Nie zuvor haben sich so viele Länder für einen Auslands-Oscar beworben: 76 Länder schicken für die Preisverleihung 2014 in der Kategorie "bester nicht-englischsprachiger Film" einen Beitrag ins Rennen. Dies sei eine Rekordzahl, gab die Oscar-Akademie am Montag (Ortszeit) im kalifornischen Beverly Hills bekannt.

Die Schweiz entsendet erstmals einen Dokumentarfilm ins Oscar-Rennen. Den Entscheid für Markus Imhoofs "More Than Honey" traf eine siebenköpfige Jury unter dem Vorsitz des Produzenten Marcel Hoehn. Der Film über das weltweite Bienensterben erhielt bereits zahlreiche Preise - namentlich die Goldene Lola für den besten deutschen Dokfilm, zwei Romy-Filmpreise in Österreich sowie die Schweizer Auszeichnung Quartz.

Deutschland reichte das Drama "Zwei Leben" von Regisseur Georg Maas ein. Der Film erzählt die auf wahren Begebenheiten beruhende Geschichte einer Deutschen, die in Norwegen lebt, nach dem Fall der Mauer aber von ihrer Stasi-Vergangenheit eingeholt wird.

Erstmals Filme aus Saudi-Arabien und Moldawien

Zu den Kandidaten im kommenden Jahr gehören nach Angaben der Filmakademie erstmals Beiträge aus Saudi-Arabien und Moldawien. Der Iran ist mit dem neuen Film "Le passé - Das Vergangene" von Oscar-Preisträger Asghar Farhadi vertreten. 2012 hatte Farhadis Werk "Nader und Simin - eine Trennung" den Auslands-Oscar gewonnen. Im vergangenen Februar holte das Altersdrama "Amour" ("Liebe") von Regisseur Michael Haneke den Preis nach Österreich.

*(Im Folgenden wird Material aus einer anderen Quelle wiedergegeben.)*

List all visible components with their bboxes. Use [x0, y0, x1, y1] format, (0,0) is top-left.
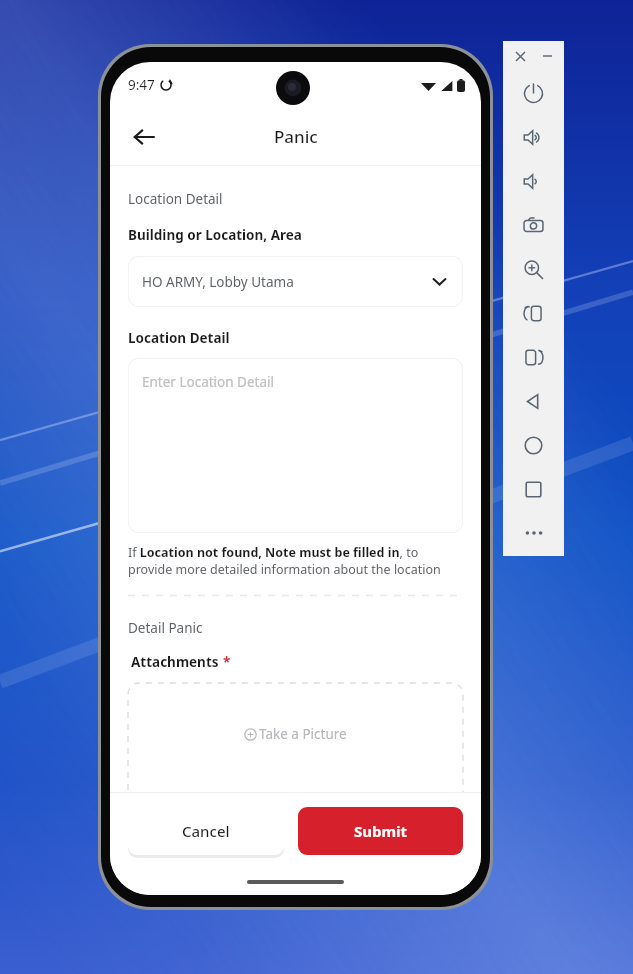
button[interactable]: Enter Location Detail [128, 358, 463, 533]
button[interactable]: Home [503, 423, 564, 467]
staticText: 9:47 [128, 76, 155, 94]
staticText: Panic [274, 125, 318, 148]
staticText: Take a Picture [259, 725, 347, 743]
button[interactable]: Zoom [503, 247, 564, 291]
button[interactable]: Submit [298, 807, 463, 855]
staticText: Attachments [131, 653, 219, 671]
staticText: Location Detail [128, 190, 223, 208]
button[interactable]: HO ARMY, Lobby Utama [128, 256, 463, 307]
button[interactable]: Cancel [128, 807, 284, 855]
staticText: Location Detail [128, 329, 230, 347]
staticText: * [223, 653, 231, 671]
button[interactable]: Overview [503, 467, 564, 511]
button[interactable]: Volume down [503, 159, 564, 203]
button[interactable]: Back [122, 115, 166, 159]
staticText: Enter Location Detail [142, 373, 274, 391]
button[interactable]: More [503, 511, 564, 555]
button[interactable]: Close [510, 46, 530, 66]
button[interactable]: Screenshot [503, 203, 564, 247]
staticText: Cancel [182, 821, 230, 841]
staticText: Submit [354, 821, 408, 841]
button[interactable]: Power [503, 71, 564, 115]
button[interactable]: Rotate right [503, 335, 564, 379]
button[interactable]: Volume up [503, 115, 564, 159]
button[interactable]: Minimize [537, 46, 557, 66]
button[interactable]: Rotate left [503, 291, 564, 335]
staticText: Detail Panic [128, 619, 203, 637]
staticText: HO ARMY, Lobby Utama [142, 273, 294, 291]
staticText: If Location not found, Note must be fill… [128, 544, 463, 578]
staticText: Building or Location, Area [128, 226, 302, 244]
button[interactable]: Take a Picture [128, 683, 463, 813]
button[interactable]: Back [503, 379, 564, 423]
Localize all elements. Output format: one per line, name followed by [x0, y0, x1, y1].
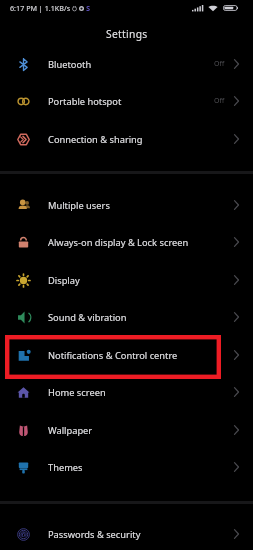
staticText: Off: [214, 96, 225, 106]
staticText: Portable hotspot: [48, 95, 122, 108]
button[interactable]: Sound & vibration: [0, 298, 253, 336]
button[interactable]: Notifications & Control centre: [0, 336, 253, 374]
staticText: Wallpaper: [48, 424, 93, 437]
staticText: S: [86, 3, 91, 13]
button[interactable]: Portable hotspot: [0, 82, 253, 120]
button[interactable]: Always-on display & Lock screen: [0, 223, 253, 261]
staticText: Passwords & security: [48, 528, 141, 541]
staticText: Always-on display & Lock screen: [48, 236, 189, 249]
staticText: Connection & sharing: [48, 133, 143, 146]
staticText: Notifications & Control centre: [48, 349, 178, 362]
button[interactable]: Multiple users: [0, 186, 253, 224]
staticText: Off: [214, 59, 225, 69]
staticText: Settings: [106, 27, 148, 41]
staticText: Multiple users: [48, 199, 110, 212]
staticText: Home screen: [48, 386, 106, 399]
button[interactable]: Home screen: [0, 373, 253, 411]
button[interactable]: Themes: [0, 448, 253, 486]
staticText: Sound & vibration: [48, 311, 127, 324]
button[interactable]: Passwords & security: [0, 515, 253, 550]
button[interactable]: Connection & sharing: [0, 120, 253, 158]
button[interactable]: Bluetooth: [0, 45, 253, 83]
staticText: 6:17 PM | 1.1KB/s: [10, 3, 71, 13]
staticText: Display: [48, 274, 80, 287]
button[interactable]: Display: [0, 261, 253, 299]
button[interactable]: Wallpaper: [0, 411, 253, 449]
staticText: Bluetooth: [48, 58, 92, 71]
staticText: Themes: [48, 461, 83, 474]
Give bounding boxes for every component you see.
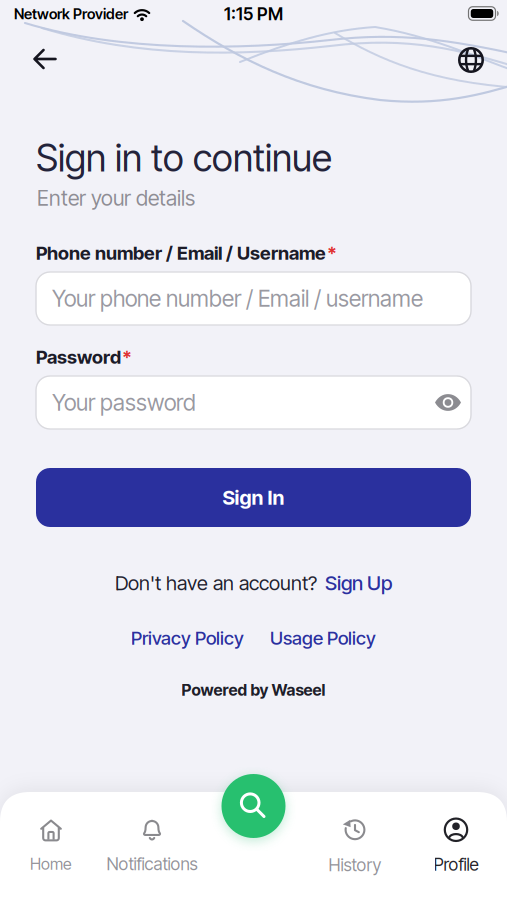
staticText: Network Provider	[14, 5, 128, 23]
button[interactable]: Search	[222, 774, 286, 838]
staticText: Phone number / Email / Username	[36, 242, 326, 264]
staticText: Privacy Policy	[131, 627, 244, 649]
staticText: Notifications	[106, 854, 198, 874]
button[interactable]: Privacy Policy	[131, 627, 244, 649]
staticText: Enter your details	[37, 185, 195, 211]
button[interactable]: Sign Up	[325, 571, 392, 595]
staticText: Sign Up	[325, 571, 392, 595]
button[interactable]: Phone number, Email or Username	[36, 272, 471, 325]
button[interactable]: Sign In	[36, 468, 471, 527]
staticText: Sign In	[222, 486, 284, 509]
staticText: Profile	[434, 854, 478, 875]
button[interactable]: Home	[6, 814, 96, 878]
button[interactable]: Change language	[449, 40, 493, 80]
staticText: *	[122, 346, 132, 368]
button[interactable]: Back	[23, 39, 67, 79]
button[interactable]: Password	[36, 376, 471, 429]
button[interactable]: Profile	[411, 814, 501, 878]
staticText: *	[327, 242, 337, 264]
staticText: Your password	[52, 389, 196, 416]
staticText: 1:15 PM	[224, 4, 283, 24]
button[interactable]: Show password	[428, 382, 468, 422]
staticText: Don't have an account?	[115, 571, 317, 595]
staticText: Password	[36, 346, 121, 368]
staticText: Sign in to continue	[36, 136, 332, 180]
staticText: Powered by Waseel	[182, 681, 326, 700]
button[interactable]: Usage Policy	[270, 627, 376, 649]
staticText: Home	[30, 855, 72, 874]
staticText: Usage Policy	[270, 627, 376, 649]
button[interactable]: History	[310, 814, 400, 878]
staticText: Your phone number / Email / username	[52, 285, 423, 312]
staticText: History	[328, 855, 382, 875]
button[interactable]: Notifications	[97, 814, 207, 878]
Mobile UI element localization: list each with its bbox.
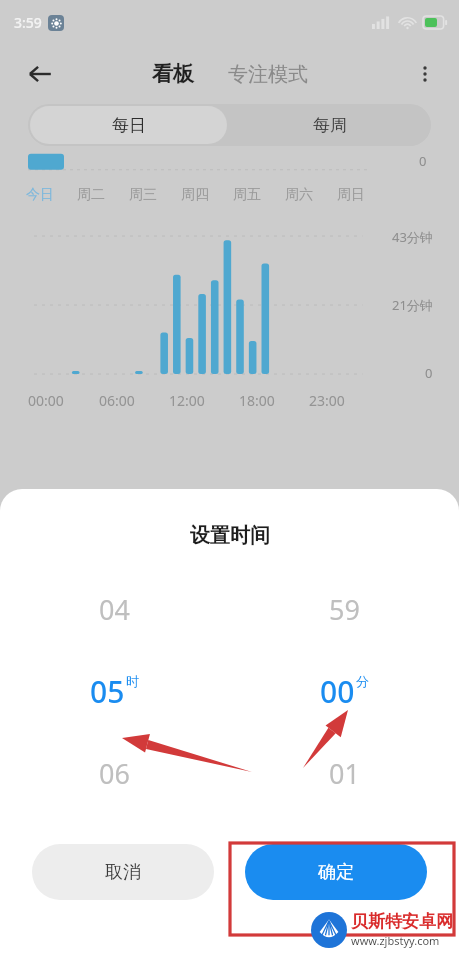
staticText: 周五 bbox=[233, 186, 261, 204]
staticText: 分 bbox=[356, 673, 369, 689]
staticText: 确定 bbox=[318, 861, 354, 884]
button[interactable]: 专注模式 bbox=[224, 62, 312, 87]
button[interactable]: 04 bbox=[0, 577, 229, 641]
staticText: 05 bbox=[90, 671, 125, 712]
button[interactable]: 06 bbox=[0, 741, 229, 805]
staticText: 43分钟 bbox=[392, 228, 433, 246]
staticText: 18:00 bbox=[239, 391, 275, 410]
button[interactable]: 周二 bbox=[77, 182, 129, 208]
staticText: 04 bbox=[99, 591, 130, 628]
button[interactable]: 每周 bbox=[229, 104, 431, 146]
button[interactable]: 01 bbox=[229, 741, 459, 805]
staticText: 06 bbox=[99, 755, 130, 792]
button[interactable]: 确定 bbox=[245, 844, 427, 900]
staticText: 3:59 bbox=[14, 13, 42, 32]
staticText: 周三 bbox=[129, 186, 157, 204]
staticText: 21分钟 bbox=[392, 296, 433, 314]
staticText: 看板 bbox=[152, 61, 194, 87]
staticText: 0 bbox=[419, 152, 427, 170]
staticText: 时 bbox=[126, 673, 139, 689]
button[interactable]: 取消 bbox=[32, 844, 214, 900]
staticText: 取消 bbox=[105, 861, 141, 884]
staticText: 00 bbox=[320, 671, 355, 712]
staticText: 周二 bbox=[77, 186, 105, 204]
button[interactable]: 05 bbox=[0, 659, 229, 723]
button[interactable]: 周五 bbox=[233, 182, 285, 208]
staticText: 0 bbox=[425, 364, 433, 382]
staticText: 周六 bbox=[285, 186, 313, 204]
button[interactable]: 今日 bbox=[26, 182, 77, 208]
button[interactable]: 周六 bbox=[285, 182, 337, 208]
staticText: 周四 bbox=[181, 186, 209, 204]
button[interactable]: 周四 bbox=[181, 182, 233, 208]
button[interactable]: 00 bbox=[229, 659, 459, 723]
button[interactable]: More options bbox=[403, 52, 447, 96]
staticText: 每日 bbox=[112, 115, 146, 136]
button[interactable]: 每日 bbox=[30, 106, 227, 144]
button[interactable]: 周三 bbox=[129, 182, 181, 208]
staticText: www.zjbstyy.com bbox=[351, 933, 440, 948]
button[interactable]: 59 bbox=[229, 577, 459, 641]
button[interactable]: 周日 bbox=[337, 182, 389, 208]
staticText: 06:00 bbox=[99, 391, 135, 410]
staticText: 23:00 bbox=[309, 391, 345, 410]
staticText: 01 bbox=[329, 755, 360, 792]
staticText: 设置时间 bbox=[190, 523, 270, 548]
staticText: 每周 bbox=[313, 115, 347, 136]
staticText: 12:00 bbox=[169, 391, 205, 410]
button[interactable]: 看板 bbox=[148, 61, 198, 87]
button[interactable]: Back bbox=[18, 52, 62, 96]
staticText: 00:00 bbox=[28, 391, 64, 410]
staticText: 贝斯特安卓网 bbox=[351, 911, 453, 932]
staticText: 周日 bbox=[337, 186, 365, 204]
staticText: 59 bbox=[329, 591, 360, 628]
staticText: 专注模式 bbox=[228, 62, 308, 87]
staticText: 今日 bbox=[26, 186, 54, 204]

Bislang gab es drei deutsche Erfolge in der Oscar-Kategorie "bester nicht-englischsprachiger Film": 1980 gewann Volker Schlöndorffs Verfilmung des Günter-Grass-Romans "Die Blechtrommel" die Trophäe, Caroline Link triumphierte 2003 mit "Nirgendwo in Afrika" und Florian Henckel von Donnersmarck triumphierte 2007 mit seinem Stasi-Drama "Das Leben der Anderen".

Die Oscar-Nominierungen werden am 16. Januar verkündet. Die 86. Preisvergabe geht am 2. März in Los Angeles über die Bühne.